From an hourglass to the dunes on a beach, we know that sand flows downhill. It’s just what granular materials do. However, researchers have just discovered that it is possible to create a granular material that ignores this basic principle: A sand-like substance that flows uphill and climbs stairs and walls.
The discovery was serendipitous. Lead author Dr Samuel Wilson-Whitford saw the peculiar movements when he rotated a magnet beneath a vial of polymer particles coated in iron oxide. Without the magnet they moved like any sand-like medium, behaving as the granular flow equations would expect. But the magnetic field switched things around.
"After using equations that describe the flow of granular materials," co-author Professor James Gilchrist, from Lehigh University, said in a statement. "We were able to conclusively show that these particles were indeed moving like a granular material, except they were flowing uphill."

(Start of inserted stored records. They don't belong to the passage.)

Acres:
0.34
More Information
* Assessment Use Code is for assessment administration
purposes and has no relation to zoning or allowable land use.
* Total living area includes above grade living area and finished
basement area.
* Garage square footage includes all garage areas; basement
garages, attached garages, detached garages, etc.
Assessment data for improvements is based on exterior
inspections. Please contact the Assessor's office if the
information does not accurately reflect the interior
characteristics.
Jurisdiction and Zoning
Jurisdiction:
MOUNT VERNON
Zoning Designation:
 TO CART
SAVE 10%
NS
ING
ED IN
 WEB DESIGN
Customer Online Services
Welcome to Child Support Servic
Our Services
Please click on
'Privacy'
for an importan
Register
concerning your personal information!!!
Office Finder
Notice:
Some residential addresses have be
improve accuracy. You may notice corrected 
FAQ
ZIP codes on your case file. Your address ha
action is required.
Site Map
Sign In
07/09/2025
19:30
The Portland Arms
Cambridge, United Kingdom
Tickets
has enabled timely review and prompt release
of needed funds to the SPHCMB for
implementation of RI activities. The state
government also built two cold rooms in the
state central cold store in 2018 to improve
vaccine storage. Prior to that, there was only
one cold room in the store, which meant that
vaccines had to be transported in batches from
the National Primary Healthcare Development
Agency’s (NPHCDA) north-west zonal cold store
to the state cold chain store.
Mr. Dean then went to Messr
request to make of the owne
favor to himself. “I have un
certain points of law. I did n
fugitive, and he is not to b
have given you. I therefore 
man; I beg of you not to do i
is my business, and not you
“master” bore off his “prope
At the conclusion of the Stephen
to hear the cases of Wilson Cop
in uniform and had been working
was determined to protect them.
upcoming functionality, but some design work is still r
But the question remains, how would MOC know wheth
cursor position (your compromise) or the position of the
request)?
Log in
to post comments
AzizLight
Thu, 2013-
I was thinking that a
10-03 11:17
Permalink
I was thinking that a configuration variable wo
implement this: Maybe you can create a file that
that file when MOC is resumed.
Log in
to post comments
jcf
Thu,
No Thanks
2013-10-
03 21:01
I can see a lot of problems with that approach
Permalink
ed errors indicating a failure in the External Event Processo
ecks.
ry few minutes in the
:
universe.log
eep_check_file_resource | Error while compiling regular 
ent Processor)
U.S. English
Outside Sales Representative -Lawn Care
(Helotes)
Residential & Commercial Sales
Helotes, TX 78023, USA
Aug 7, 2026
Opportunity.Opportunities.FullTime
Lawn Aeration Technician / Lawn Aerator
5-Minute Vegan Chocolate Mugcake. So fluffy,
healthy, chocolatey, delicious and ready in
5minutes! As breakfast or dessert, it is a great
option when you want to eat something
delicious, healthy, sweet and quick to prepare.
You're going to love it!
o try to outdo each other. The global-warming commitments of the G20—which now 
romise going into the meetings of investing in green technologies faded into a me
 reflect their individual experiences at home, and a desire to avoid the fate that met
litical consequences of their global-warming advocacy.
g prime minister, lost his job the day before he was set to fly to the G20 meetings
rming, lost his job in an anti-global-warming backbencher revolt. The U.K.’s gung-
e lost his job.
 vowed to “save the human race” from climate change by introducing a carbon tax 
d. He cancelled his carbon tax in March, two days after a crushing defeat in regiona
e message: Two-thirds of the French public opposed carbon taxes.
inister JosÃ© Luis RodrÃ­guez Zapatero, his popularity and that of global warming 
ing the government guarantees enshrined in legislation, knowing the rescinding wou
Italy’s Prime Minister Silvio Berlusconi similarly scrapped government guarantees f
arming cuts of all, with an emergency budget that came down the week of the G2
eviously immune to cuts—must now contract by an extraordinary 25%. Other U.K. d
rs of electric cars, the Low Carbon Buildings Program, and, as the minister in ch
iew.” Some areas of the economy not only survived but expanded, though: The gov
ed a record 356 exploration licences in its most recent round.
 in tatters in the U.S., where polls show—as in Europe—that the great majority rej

To explain the motion, the team had to make some unique changes to the granular flow equations. The angle of repose, the steepest angle of descent that can be created in the material without it slumping, had to be negative. The friction coefficient also had to be negative.

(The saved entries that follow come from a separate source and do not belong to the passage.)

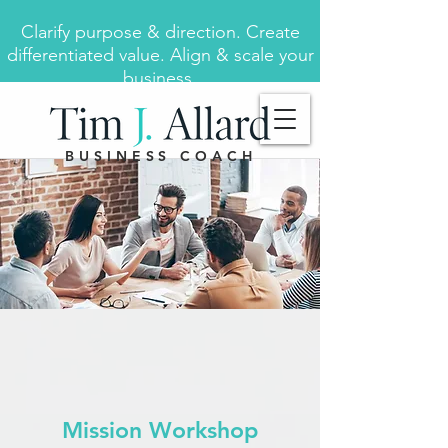
Clarify purpose & direction. Create
differentiated value. Align & scale your
business.
BUSINESS COACH
Mission Workshop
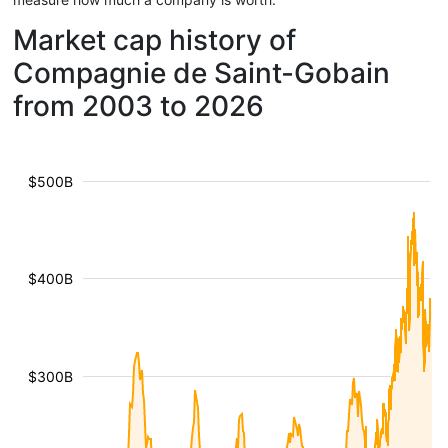
Market cap history of
Compagnie de Saint-Gobain
from 2003 to 2026
$500B
$400B
$300B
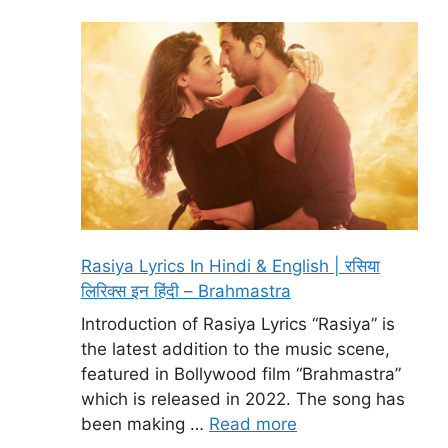
Rasiya Lyrics In Hindi & English | रसिया
लिरिक्स इन हिंदी – Brahmastra
Introduction of Rasiya Lyrics “Rasiya” is
the latest addition to the music scene,
featured in Bollywood film “Brahmastra”
which is released in 2022. The song has
been making …
Read more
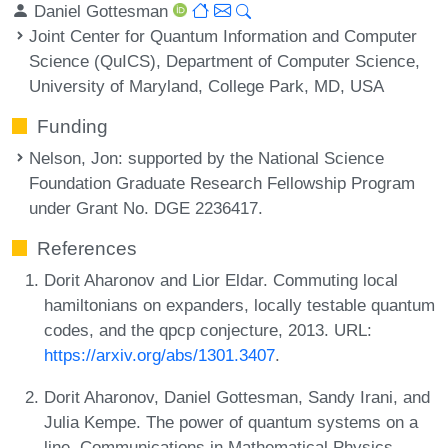
Daniel Gottesman
Joint Center for Quantum Information and Computer
Science (QuICS), Department of Computer Science,
University of Maryland, College Park, MD, USA
Funding
Nelson, Jon
: supported by the National Science
Foundation Graduate Research Fellowship Program
under Grant No. DGE 2236417.
References
Dorit Aharonov and Lior Eldar. Commuting local
hamiltonians on expanders, locally testable quantum
codes, and the qpcp conjecture, 2013. URL:
https://arxiv.org/abs/1301.3407
.
Dorit Aharonov, Daniel Gottesman, Sandy Irani, and
Julia Kempe. The power of quantum systems on a
line. Communications in Mathematical Physics,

"Up until now, no one would have used these terms," Gilchrist added. "They didn't exist. But to understand how these grains are flowing uphill, we calculated what the stresses are that cause them to move in that direction. If you have a negative angle of repose, then you must have cohesion to give a negative coefficient of friction. These granular flow equations were never derived to consider these things, but after calculating it, what came out is an apparent coefficient of friction that is negative."
The magnetic field is the cause of the counterintuitive movement of these so-called microrollers. It creates a torque so the particles start rotating, and it produces cohesion so the particles stick together for a little bit. A stronger magnetic field increases the cohesion, giving them more traction so they can go uphill even faster. That’s how they made them climb tiny staircases.
"This first paper just focuses on how the material flows uphill, but our next several papers will look at applications, and part of that exploration is answering the question, can these microrollers climb obstacles? And the answer is yes," Gilchrist said.
"We're studying these particles to death," he says, "experimenting with different rotation rates, and different amounts of magnetic force to better understand their collective motion. I basically know the titles of the next 14 papers we're going to publish."
The work is published in the journal Nature Communications.